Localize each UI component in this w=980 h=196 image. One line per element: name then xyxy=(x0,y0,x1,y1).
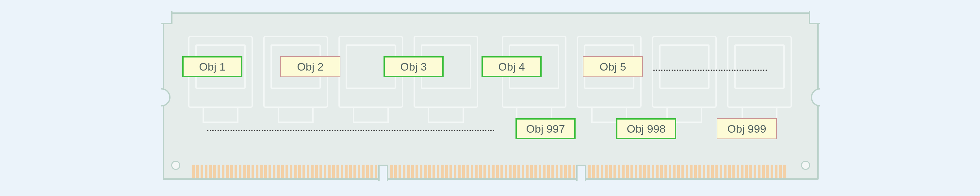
mounting-hole-left xyxy=(171,161,180,170)
ellipsis-dots xyxy=(653,70,767,71)
object-label: Obj 3 xyxy=(383,56,444,77)
object-label: Obj 1 xyxy=(182,56,242,77)
object-label-text: Obj 5 xyxy=(600,61,626,73)
object-label-text: Obj 2 xyxy=(297,61,323,73)
connector-key-notch xyxy=(378,165,388,181)
connector-key-notch xyxy=(576,165,586,181)
object-label: Obj 5 xyxy=(583,56,643,77)
ellipsis-dots xyxy=(207,130,495,131)
diagram-canvas: Obj 1 Obj 2 Obj 3 Obj 4 Obj 5 Obj 997 Ob… xyxy=(0,0,980,196)
object-label: Obj 999 xyxy=(717,118,777,139)
connector-pins xyxy=(588,165,787,178)
object-label-text: Obj 3 xyxy=(400,61,426,73)
object-label: Obj 998 xyxy=(616,118,676,139)
chip-outline xyxy=(727,36,792,108)
object-label: Obj 4 xyxy=(482,56,542,77)
connector-pins xyxy=(192,165,378,178)
connector-pins xyxy=(390,165,576,178)
mounting-hole-right xyxy=(801,161,810,170)
object-label-text: Obj 4 xyxy=(498,61,525,73)
object-label-text: Obj 998 xyxy=(627,123,665,135)
chip-outline xyxy=(652,36,717,108)
object-label: Obj 997 xyxy=(515,118,576,139)
object-label-text: Obj 1 xyxy=(199,61,225,73)
corner-notch-top-right xyxy=(809,11,820,24)
ram-board xyxy=(163,13,819,180)
object-label: Obj 2 xyxy=(280,56,340,77)
ram-module xyxy=(163,13,819,180)
object-label-text: Obj 999 xyxy=(727,123,766,135)
corner-notch-top-left xyxy=(161,11,172,24)
object-label-text: Obj 997 xyxy=(526,123,565,135)
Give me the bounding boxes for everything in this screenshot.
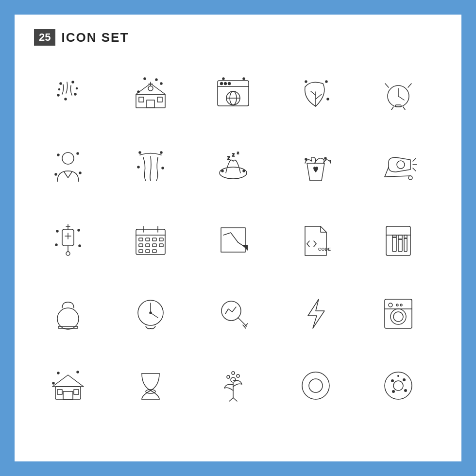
svg-rect-9 (147, 100, 154, 108)
svg-point-2 (57, 94, 59, 96)
waterfall-icon (117, 133, 185, 201)
svg-point-34 (327, 98, 329, 100)
calendar-icon (117, 206, 185, 274)
svg-line-100 (314, 241, 316, 244)
cosmetics-icon (364, 206, 432, 274)
svg-line-64 (413, 158, 416, 161)
svg-rect-94 (153, 250, 156, 253)
svg-line-118 (238, 318, 247, 326)
kettlebell-icon (34, 279, 102, 347)
alarm-clock-icon (364, 60, 432, 128)
svg-point-67 (408, 176, 412, 180)
svg-point-141 (231, 377, 236, 382)
svg-rect-129 (55, 387, 81, 399)
svg-point-116 (150, 312, 152, 314)
svg-text:z: z (227, 154, 230, 161)
svg-rect-106 (398, 239, 402, 252)
svg-line-63 (385, 167, 389, 177)
svg-rect-91 (159, 244, 163, 247)
svg-point-54 (220, 167, 247, 179)
svg-point-142 (227, 375, 230, 378)
search-analytics-icon (199, 279, 267, 347)
svg-line-145 (229, 398, 233, 401)
svg-point-59 (243, 170, 245, 172)
svg-line-44 (64, 172, 68, 178)
svg-line-66 (413, 168, 416, 171)
svg-point-50 (139, 152, 141, 153)
svg-point-58 (221, 170, 223, 172)
svg-point-18 (160, 83, 162, 85)
svg-rect-107 (404, 238, 407, 252)
popcorn-heart-icon (282, 133, 350, 201)
svg-rect-85 (146, 238, 150, 241)
svg-rect-42 (395, 105, 401, 107)
svg-point-33 (305, 81, 307, 83)
svg-point-28 (243, 78, 245, 80)
svg-point-136 (52, 382, 54, 384)
header-number: 25 (34, 29, 55, 46)
temple-icon (34, 352, 102, 420)
svg-line-38 (385, 84, 389, 87)
lightning-icon (282, 279, 350, 347)
svg-point-126 (396, 304, 398, 306)
svg-point-60 (305, 158, 307, 160)
svg-point-154 (392, 390, 395, 393)
svg-line-98 (307, 241, 309, 244)
icon-grid: z z z (34, 60, 442, 420)
svg-line-30 (316, 94, 322, 99)
svg-point-53 (162, 167, 164, 169)
svg-marker-121 (308, 299, 324, 328)
svg-line-68 (385, 176, 410, 177)
svg-point-151 (391, 379, 394, 382)
svg-rect-92 (139, 250, 143, 253)
svg-rect-89 (146, 244, 150, 247)
svg-marker-130 (52, 375, 84, 387)
iv-bag-icon (34, 206, 102, 274)
svg-point-24 (221, 83, 223, 85)
svg-line-39 (408, 84, 411, 87)
svg-line-146 (233, 398, 237, 401)
priest-icon (34, 133, 102, 201)
svg-rect-87 (159, 238, 163, 241)
svg-rect-80 (136, 229, 165, 255)
svg-point-26 (228, 83, 231, 85)
svg-line-99 (307, 244, 309, 247)
svg-line-37 (398, 96, 404, 100)
svg-point-143 (237, 374, 239, 377)
svg-point-150 (393, 381, 403, 391)
code-file-icon: CODE (282, 206, 350, 274)
svg-point-77 (78, 229, 80, 231)
pizza-icon (364, 352, 432, 420)
svg-point-27 (222, 78, 224, 80)
svg-rect-133 (74, 390, 79, 394)
svg-marker-95 (221, 228, 245, 252)
svg-rect-93 (146, 250, 150, 253)
svg-point-25 (224, 83, 227, 85)
svg-point-76 (56, 230, 58, 232)
svg-rect-7 (136, 94, 165, 108)
svg-point-1 (72, 81, 74, 83)
svg-point-0 (60, 83, 62, 85)
svg-point-47 (77, 153, 79, 154)
svg-rect-108 (392, 235, 396, 238)
svg-point-125 (389, 303, 392, 307)
police-station-icon (117, 60, 185, 128)
svg-point-51 (160, 152, 162, 153)
svg-point-61 (324, 157, 326, 159)
svg-point-48 (55, 173, 57, 175)
svg-point-46 (57, 154, 59, 156)
svg-rect-131 (63, 391, 73, 399)
svg-text:z: z (232, 152, 235, 157)
sleeping-flowers-icon: z z z (199, 133, 267, 201)
svg-rect-86 (153, 238, 156, 241)
svg-point-3 (74, 93, 76, 95)
svg-point-43 (62, 153, 74, 164)
svg-line-41 (403, 107, 405, 110)
svg-rect-88 (139, 244, 143, 247)
svg-marker-97 (242, 245, 248, 251)
leaf-icon (282, 60, 350, 128)
card: 25 ICON SET (15, 15, 461, 461)
svg-point-52 (137, 166, 139, 168)
svg-point-78 (55, 244, 57, 246)
svg-point-12 (148, 86, 153, 91)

*ACTIVITY*:
Before printing anything, remove the pictures; then print all the records exactly.

*RESPONSE*:
Localize each UI component in this w=980 h=196 image. One line per element: name then xyxy=(x0,y0,x1,y1).
mounting-hole-left xyxy=(171,161,180,170)
ellipsis-dots xyxy=(653,70,767,71)
object-label: Obj 3 xyxy=(383,56,444,77)
object-label: Obj 1 xyxy=(182,56,242,77)
object-label-text: Obj 5 xyxy=(600,61,626,73)
object-label-text: Obj 2 xyxy=(297,61,323,73)
connector-key-notch xyxy=(378,165,388,181)
connector-key-notch xyxy=(576,165,586,181)
object-label: Obj 5 xyxy=(583,56,643,77)
ellipsis-dots xyxy=(207,130,495,131)
diagram-canvas: Obj 1 Obj 2 Obj 3 Obj 4 Obj 5 Obj 997 Ob… xyxy=(0,0,980,196)
object-label: Obj 999 xyxy=(717,118,777,139)
connector-pins xyxy=(588,165,787,178)
object-label-text: Obj 3 xyxy=(400,61,426,73)
object-label: Obj 998 xyxy=(616,118,676,139)
chip-outline xyxy=(727,36,792,108)
object-label: Obj 4 xyxy=(482,56,542,77)
connector-pins xyxy=(192,165,378,178)
connector-pins xyxy=(390,165,576,178)
mounting-hole-right xyxy=(801,161,810,170)
object-label-text: Obj 4 xyxy=(498,61,525,73)
object-label-text: Obj 998 xyxy=(627,123,665,135)
chip-outline xyxy=(652,36,717,108)
object-label: Obj 997 xyxy=(515,118,576,139)
object-label-text: Obj 1 xyxy=(199,61,225,73)
corner-notch-top-right xyxy=(809,11,820,24)
ram-board xyxy=(163,13,819,180)
object-label: Obj 2 xyxy=(280,56,340,77)
ram-module xyxy=(163,13,819,180)
object-label-text: Obj 999 xyxy=(727,123,766,135)
corner-notch-top-left xyxy=(161,11,172,24)
object-label-text: Obj 997 xyxy=(526,123,565,135)
Give me the bounding boxes for everything in this screenshot.
svg-rect-9 (147, 100, 154, 108)
svg-point-2 (57, 94, 59, 96)
waterfall-icon (117, 133, 185, 201)
svg-point-34 (327, 98, 329, 100)
calendar-icon (117, 206, 185, 274)
svg-line-100 (314, 241, 316, 244)
cosmetics-icon (364, 206, 432, 274)
svg-line-64 (413, 158, 416, 161)
svg-rect-94 (153, 250, 156, 253)
svg-line-118 (238, 318, 247, 326)
kettlebell-icon (34, 279, 102, 347)
alarm-clock-icon (364, 60, 432, 128)
svg-point-67 (408, 176, 412, 180)
svg-point-141 (231, 377, 236, 382)
svg-rect-129 (55, 387, 81, 399)
svg-point-116 (150, 312, 152, 314)
svg-text:z: z (227, 154, 230, 161)
svg-rect-106 (398, 239, 402, 252)
svg-line-63 (385, 167, 389, 177)
svg-rect-91 (159, 244, 163, 247)
svg-point-54 (220, 167, 247, 179)
svg-point-142 (227, 375, 230, 378)
search-analytics-icon (199, 279, 267, 347)
svg-line-145 (229, 398, 233, 401)
svg-point-59 (243, 170, 245, 172)
svg-line-44 (64, 172, 68, 178)
svg-line-66 (413, 168, 416, 171)
svg-point-50 (139, 152, 141, 153)
svg-point-58 (221, 170, 223, 172)
svg-point-18 (160, 83, 162, 85)
svg-rect-107 (404, 238, 407, 252)
popcorn-heart-icon (282, 133, 350, 201)
svg-rect-85 (146, 238, 150, 241)
svg-rect-42 (395, 105, 401, 107)
svg-point-33 (305, 81, 307, 83)
svg-point-28 (243, 78, 245, 80)
svg-point-136 (52, 382, 54, 384)
header-number: 25 (34, 29, 55, 46)
temple-icon (34, 352, 102, 420)
svg-line-38 (385, 84, 389, 87)
lightning-icon (282, 279, 350, 347)
svg-point-126 (396, 304, 398, 306)
svg-point-60 (305, 158, 307, 160)
svg-point-154 (392, 390, 395, 393)
svg-line-98 (307, 241, 309, 244)
icon-grid: z z z (34, 60, 442, 420)
svg-line-30 (316, 94, 322, 99)
svg-point-53 (162, 167, 164, 169)
svg-marker-121 (308, 299, 324, 328)
svg-line-68 (385, 176, 410, 177)
svg-point-151 (391, 379, 394, 382)
svg-rect-92 (139, 250, 143, 253)
svg-rect-89 (146, 244, 150, 247)
svg-marker-130 (52, 375, 84, 387)
iv-bag-icon (34, 206, 102, 274)
svg-point-24 (221, 83, 223, 85)
svg-line-39 (408, 84, 411, 87)
svg-line-146 (233, 398, 237, 401)
priest-icon (34, 133, 102, 201)
svg-rect-87 (159, 238, 163, 241)
svg-rect-80 (136, 229, 165, 255)
svg-point-26 (228, 83, 231, 85)
svg-line-99 (307, 244, 309, 247)
svg-line-37 (398, 96, 404, 100)
svg-point-143 (237, 374, 239, 377)
svg-point-150 (393, 381, 403, 391)
code-file-icon: CODE (282, 206, 350, 274)
svg-point-77 (78, 229, 80, 231)
pizza-icon (364, 352, 432, 420)
svg-point-27 (222, 78, 224, 80)
svg-rect-133 (74, 390, 79, 394)
svg-marker-95 (221, 228, 245, 252)
svg-rect-93 (146, 250, 150, 253)
svg-point-25 (224, 83, 227, 85)
svg-point-76 (56, 230, 58, 232)
svg-rect-7 (136, 94, 165, 108)
svg-point-1 (72, 81, 74, 83)
svg-point-0 (60, 83, 62, 85)
svg-point-47 (77, 153, 79, 154)
svg-rect-108 (392, 235, 396, 238)
svg-point-125 (389, 303, 392, 307)
police-station-icon (117, 60, 185, 128)
svg-point-51 (160, 152, 162, 153)
svg-point-61 (324, 157, 326, 159)
svg-point-48 (55, 173, 57, 175)
svg-point-46 (57, 154, 59, 156)
svg-rect-131 (63, 391, 73, 399)
svg-text:z: z (232, 152, 235, 157)
sleeping-flowers-icon: z z z (199, 133, 267, 201)
svg-rect-86 (153, 238, 156, 241)
svg-point-3 (74, 93, 76, 95)
svg-point-43 (62, 153, 74, 164)
svg-line-41 (403, 107, 405, 110)
svg-rect-88 (139, 244, 143, 247)
svg-marker-97 (242, 245, 248, 251)
leaf-icon (282, 60, 350, 128)
card: 25 ICON SET (15, 15, 461, 461)
svg-point-52 (137, 166, 139, 168)
svg-point-78 (55, 244, 57, 246)
svg-point-12 (148, 86, 153, 91)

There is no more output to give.